RadioShack’s new CEO Joe Magnacca has big plans to enhance the company’s image. But is it too little too late?
Magnacca, who stepped in in February, has been working to revamp stores and refresh RadioShack’s image as the chain struggles to fend off competition from the likes of Amazon.com and eBay.com, reverse slumping sales and strengthen its balance sheet. To do that, Magnacca said the company is transforming about 220 of its 4,400 locations into brighter, airier concept stores.
The stores will carry fewer overall items, but have a broader array of trendier products like fashionable headphones and digital fitness gadgets. They will have such features as hands-on tablet displays and a speaker wall to let customers compare speakers. And drawing on his background as an executive at drugstore chain Walgreen Co., Magnacca said the company moved impulse-purchase items like earbuds, magazines and $9.99 Hex Bug toys from wall shelves to near the cash register.
Locations that are not remodeled will adopt some of the concept stores’ remerchandising changes, like displaying phones by manufacturer, like Apple or Samsung, rather than at tables in the front of the store organized by service carrier.
“I want to be the store that people go to and say, ‘I want to go to RadioShack and see what’s new and exciting,’ ” Magnacca said Tuesday during a tour of RadioShack’s new New York concept store. “Key for us is how do we make the stores shoppable, and not overwhelm the customer.”
Magnacca stepped in in February, replacing CEO James Gooch after only a year-and-a-half on the job. One key change he is implementing is cutting down on past-peak electronics like home phones, GPS devices and even VHS tape rewinders.
“We used to be known as a company that holds onto products until the very end of their life cycle,” Magnacca said. Now, those products will be reduced in stores and offered online or not at all.
RadioShack has tried to reinvent itself before. In 2009, RadioShack rebranded as the more informal “The Shack,” but that marketing effort did not bear much fruit. In 2011, the company shifted gears to focus on hot smartphones and wireless plans over other gadgets, but those lower-margin products ended up hurting profit more than helping sales.

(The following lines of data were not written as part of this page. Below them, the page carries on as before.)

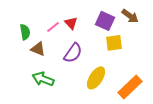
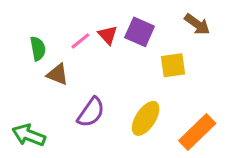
purple square: (105, 21) -> (140, 32), moved
purple semicircle: (73, 53) -> (91, 112), moved
green arrow: (43, 79) -> (29, 135), moved

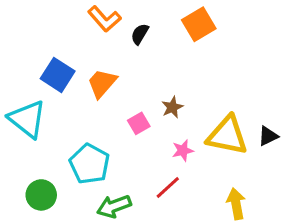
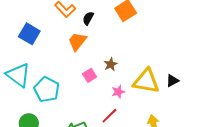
blue square: (58, 75) -> (29, 34), moved
orange trapezoid: (102, 83) -> (77, 41), moved
cyan pentagon: (90, 164) -> (47, 89), moved

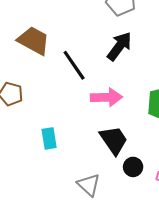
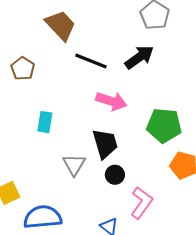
black line: (74, 65) -> (91, 61), turned -52
gray triangle: (89, 185) -> (74, 165), moved

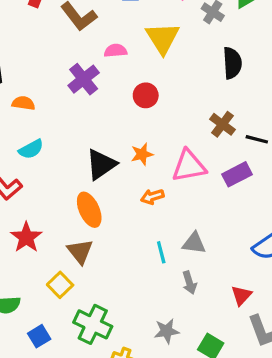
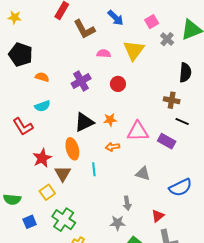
black semicircle: (232, 63) -> (185, 73), moved
purple cross: (84, 79) -> (81, 81), moved
brown cross: (222, 124) -> (172, 100), moved, turned -35
purple rectangle: (237, 174) -> (167, 141), turned 48
red star: (26, 237) -> (42, 158), moved
gray triangle: (194, 243) -> (143, 174), moved
cyan line: (161, 252) -> (94, 169), moved
gray star: (167, 331) -> (118, 223), moved

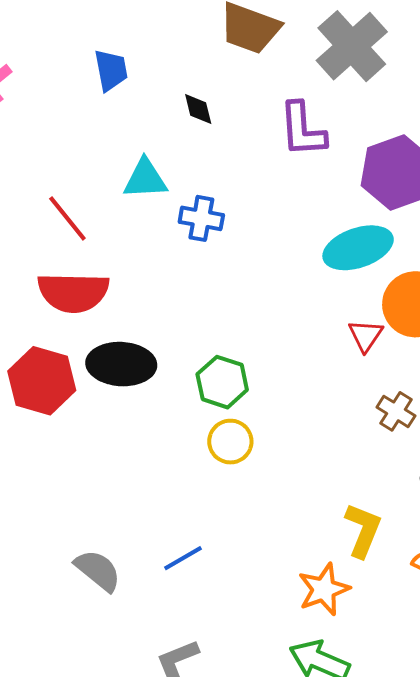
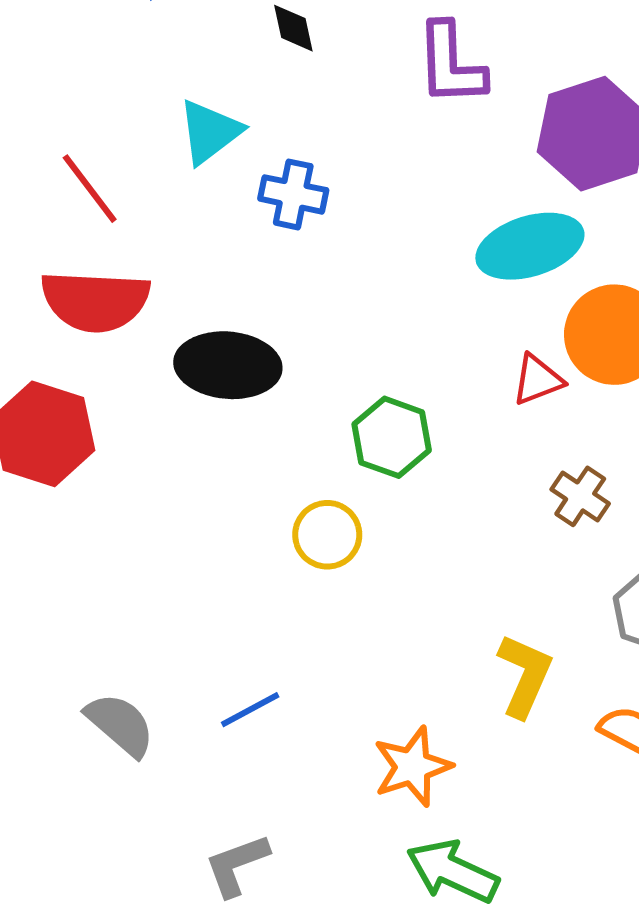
cyan triangle: (145, 179) -> (210, 132), turned -36
red triangle: (366, 336) -> (537, 380), turned 33
black ellipse: (121, 364) -> (228, 365), moved
green hexagon: (222, 382) -> (392, 437), moved
orange star: (324, 589) -> (412, 767), moved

Revenue fell 3 percent in 2013 and 7 percent in its most recent January-to-March quarter. Revenue in stores open at least one year declined 5.7 percent this quarter from a year ago. That is a troubling sign for any retailer, as the measurement removes the volatility of results from stores that were recently opened or closed throughout the year. It provides a peek at the overall health of a brand.
RadioShack also is facing investor fears about its liquidity. They sent shares down sharply Thursday on a website report that the company was meeting with advisers because it was having liquidity trouble. To reassure investors, the company issued a statement saying that it had $820 million in liquidity at the end of the first quarter and was meeting with advisers only to look at ways to strengthen its balance sheet.
Wedbush analyst Michael Pachter said the new steps are “promising,” but RadioShack “may run out of time.
“We expect the company to have difficulty refinancing its debt, and expect cash burn to continue for the next several quarters, while its new initiatives are likely to require ever higher levels of working capital,” he said in a note to investors Wednesday.
A clearer picture of how the early days of the restaging of the 92-year-old company is going will appear when RadioShack reports second-quarter results on Tuesday.
Analysts expect RadioShack to report a loss of 25 cents per share on revenue of $814.7 million, according to FactSet. In the prior-year quarter, RadioShack reported a loss of 21 cents per share on revenue of $953.2 million.